Whenever I see the first example of a current events title arrive in the store, I tend to assume that it’s not a very good book. This probably isn’t entirely fair — I’m sure that some very good books have been written very quickly, and I have read enough of them to know they exist. Thomas Sowell’s The Housing Boom and Bust, for example, was released in May of 2009, just months after the collapse, and I found it to be an extremely well-written and important book, as did John. The books that hit the market later may be more comprehensive, but it doesn’t mean the first book can’t be excellent in its own right.

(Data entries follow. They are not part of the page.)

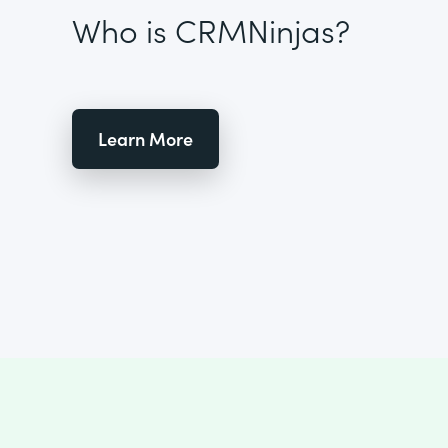
Who is CRMNinjas?
Learn More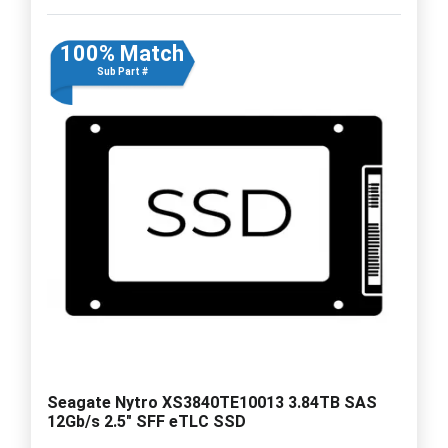
100% Match
Sub Part #
Seagate Nytro XS3840TE10013 3.84TB SAS
12Gb/s 2.5" SFF eTLC SSD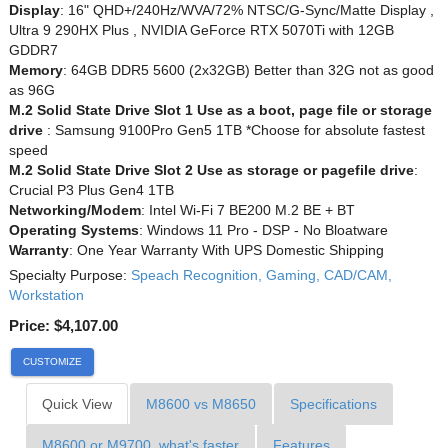
Display
: 16" QHD+/240Hz/WVA/72% NTSC/G-Sync/Matte Display ,
Ultra 9 290HX Plus , NVIDIA GeForce RTX 5070Ti with 12GB
GDDR7
Memory
: 64GB DDR5 5600 (2x32GB) Better than 32G not as good
as 96G
M.2 Solid State Drive Slot 1 Use as a boot, page file or storage
drive
: Samsung 9100Pro Gen5 1TB *Choose for absolute fastest
speed
M.2 Solid State Drive Slot 2 Use as storage or pagefile drive
:
Crucial P3 Plus Gen4 1TB
Networking/Modem
: Intel Wi-Fi 7 BE200 M.2 BE + BT
Operating Systems
: Windows 11 Pro - DSP - No Bloatware
Warranty
: One Year Warranty With UPS Domestic Shipping
Specialty Purpose:
Speach Recognition, Gaming, CAD/CAM,
Workstation
Price:
$4,107.00
CUSTOMIZE
Quick View
M8600 vs M8650
Specifications
M8600 or M9700, what's faster
Features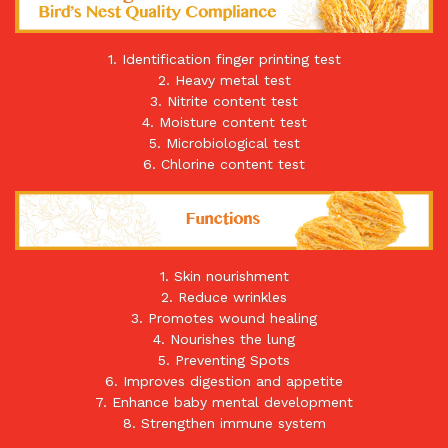
1. Identification finger printing test
2. Heavy metal test
3. Nitrite content test
4. Moisture content test
5. Microbiological test
6. Chlorine content test
1. Skin nourishment
2. Reduce wrinkles
3. Promotes wound healing
4. Nourishes the lung
5. Preventing Spots
6. Improves digestion and appetite
7. Enhance baby mental development
8. Strengthen immune system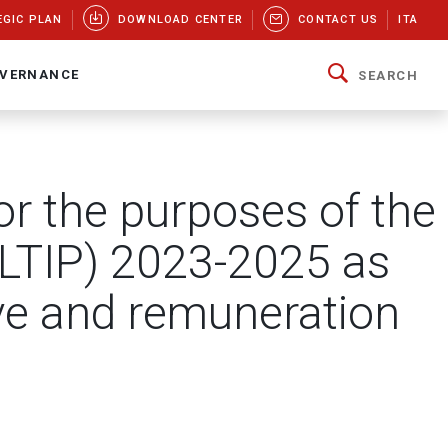
EGIC PLAN
DOWNLOAD CENTER
CONTACT US
ITA
VERNANCE
SEARCH
r the purposes of the
(LTIP) 2023-2025 as
ive and remuneration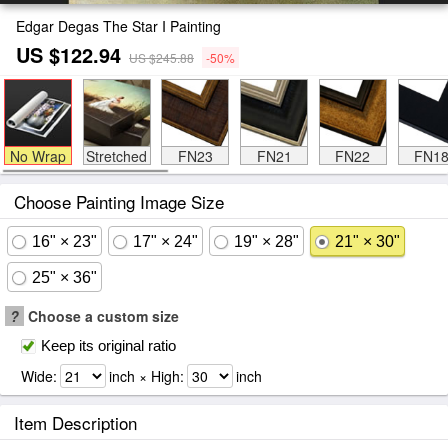
Edgar Degas The Star I Painting
US $122.94
US $245.88
-50%
No Wrap
Stretched
FN23
FN21
FN22
FN1
Choose Painting Image Size
16" × 23"
17" × 24"
19" × 28"
21" × 30"
25" × 36"
?
Choose a custom size
Keep its original ratio
Wide:
inch × High:
inch
Item Description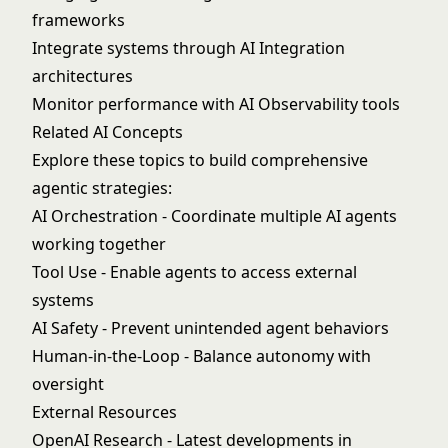
frameworks
Integrate systems through
AI Integration
architectures
Monitor performance with
AI Observability
tools
Related AI Concepts
Explore these topics to build comprehensive
agentic strategies:
AI Orchestration
- Coordinate multiple AI agents
working together
Tool Use
- Enable agents to access external
systems
AI Safety
- Prevent unintended agent behaviors
Human-in-the-Loop
- Balance autonomy with
oversight
External Resources
OpenAI Research
- Latest developments in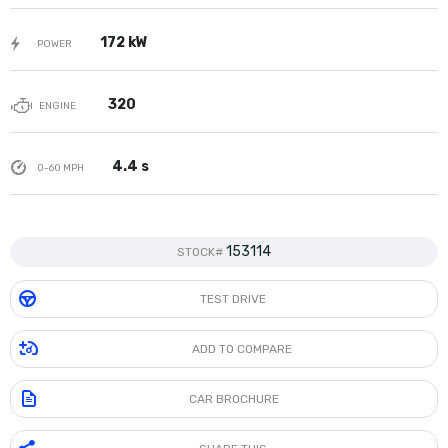
172 kW
POWER
320
ENGINE
4.4 s
0-60 MPH
153114
STOCK#
TEST DRIVE
ADD TO COMPARE
CAR BROCHURE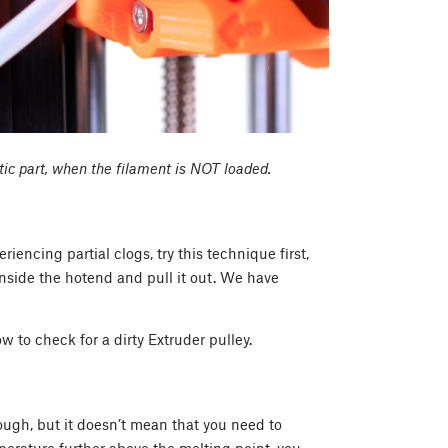
tic part, when the filament is NOT loaded.
eriencing partial clogs, try this technique first,
inside the hotend and pull it out. We have
ow to check for a dirty Extruder pulley.
ough, but it doesn’t mean that you need to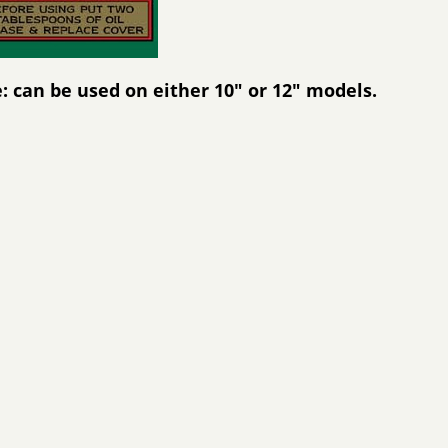
: can be used on either 10" or 12" models.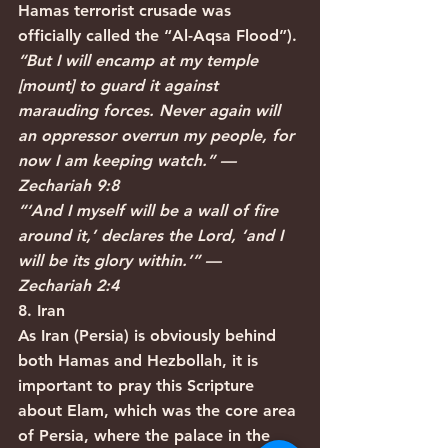
Hamas terrorist crusade was 
officially called the “Al-Aqsa Flood”).
“But I will encamp at my temple 
[mount] to guard it against 
marauding forces. Never again will 
an oppressor overrun my people, for 
now I am keeping watch.” — 
Zechariah 9:8
“‘And I myself will be a wall of fire 
around it,’ declares the Lord, ‘and I 
will be its glory within.’” — 
Zechariah 2:4
8. Iran
As Iran (Persia) is obviously behind 
both Hamas and Hezbollah, it is 
important to pray this Scripture 
about Elam, which was the core area 
of Persia, where the palace in the 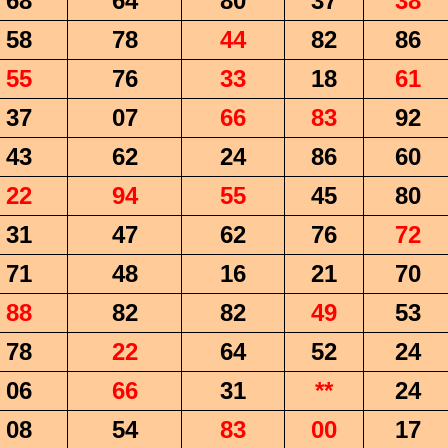
68
64
80
37
38
58
78
44
82
86
55
76
33
18
61
37
07
66
83
92
43
62
24
86
60
22
94
55
45
80
31
47
62
76
72
71
48
16
21
70
88
82
82
49
53
78
22
64
52
24
06
66
31
**
24
08
54
83
00
17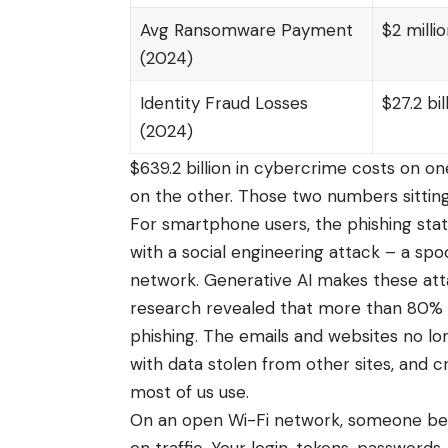
Avg Ransomware Payment
$2 milli
(2024)
Identity Fraud Losses
$27.2 bil
(2024)
$639.2 billion in cybercrime costs on o
on the other. Those two numbers sittin
For smartphone users, the phishing stat
with a social engineering attack – a spo
network. Generative AI makes these at
research revealed that more than 80% o
phishing. The emails and websites no long
with data stolen from other sites, and cr
most of us use.
On an open Wi-Fi network, someone bet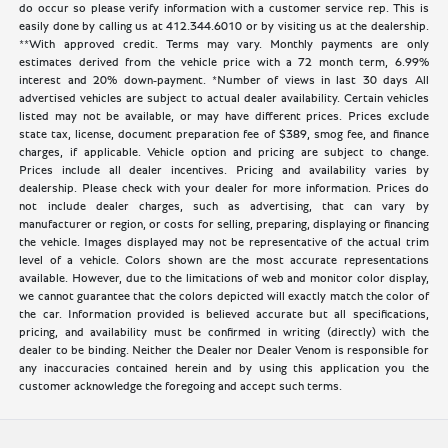
do occur so please verify information with a customer service rep. This is
easily done by calling us at 412.344.6010 or by visiting us at the dealership.
**With approved credit. Terms may vary. Monthly payments are only
estimates derived from the vehicle price with a 72 month term, 6.99%
interest and 20% down-payment. *Number of views in last 30 days All
advertised vehicles are subject to actual dealer availability. Certain vehicles
listed may not be available, or may have different prices. Prices exclude
state tax, license, document preparation fee of $389, smog fee, and finance
charges, if applicable. Vehicle option and pricing are subject to change.
Prices include all dealer incentives. Pricing and availability varies by
dealership. Please check with your dealer for more information. Prices do
not include dealer charges, such as advertising, that can vary by
manufacturer or region, or costs for selling, preparing, displaying or financing
the vehicle. Images displayed may not be representative of the actual trim
level of a vehicle. Colors shown are the most accurate representations
available. However, due to the limitations of web and monitor color display,
we cannot guarantee that the colors depicted will exactly match the color of
the car. Information provided is believed accurate but all specifications,
pricing, and availability must be confirmed in writing (directly) with the
dealer to be binding. Neither the Dealer nor Dealer Venom is responsible for
any inaccuracies contained herein and by using this application you the
customer acknowledge the foregoing and accept such terms.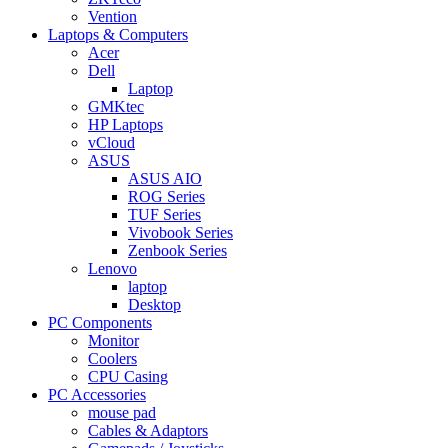
Vention
Laptops & Computers
Acer
Dell
Laptop
GMKtec
HP Laptops
vCloud
ASUS
ASUS AIO
ROG Series
TUF Series
Vivobook Series
Zenbook Series
Lenovo
laptop
Desktop
PC Components
Monitor
Coolers
CPU Casing
PC Accessories
mouse pad
Cables & Adaptors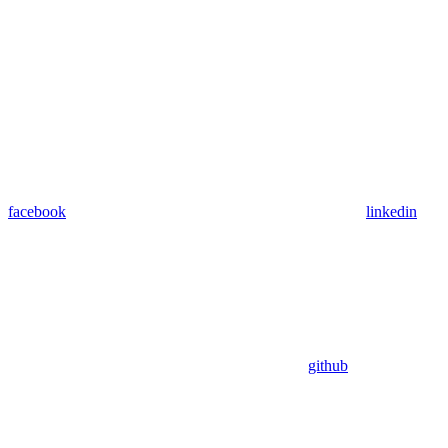
facebook
linkedin
github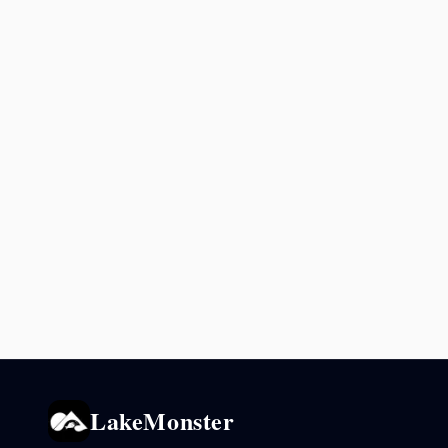
LakeMonster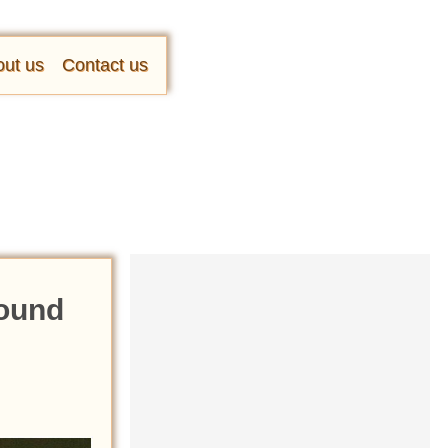
ut us
Contact us
Found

With that in mind, I wasn’t immediately impressed when the first copy of 33 Men arrived in the store. Mentally I categorized it as a hastily-written attempt to cash in before the Chilean mining rescue fell completely off the national radar, but I’m a sucker for the glossy photo inserts in nonfiction books, so I flipped through it anyway. As I did, something on the front dustjacket flap caught my eye — the author, Jonathan Franklin, is an American journalist who has been living in Chile for 15 years as a Guardian correspondent, and was the only journalist given a “Rescue Team” pass. That pass gave Franklin full access to the rescue operation as well as access to the trapped miners through the video system the rescue team had set up.

What we have here isn’t a cobbled-together rehashing of the same news headlines and reports everyone read in August of 2010 — this is a story, written by the one person that had both the necessary access and ability, the one person perfectly placed to record and deliver that story to readers who want something beyond 24-hour news-cycle headlines and TV melodrama.

We’ve got a couple copies of 33 Men faced out on the shelf in the Adventure section — if you see them, don’t make the same mistake I nearly did — go ahead and pick one up, flip through it and read a little.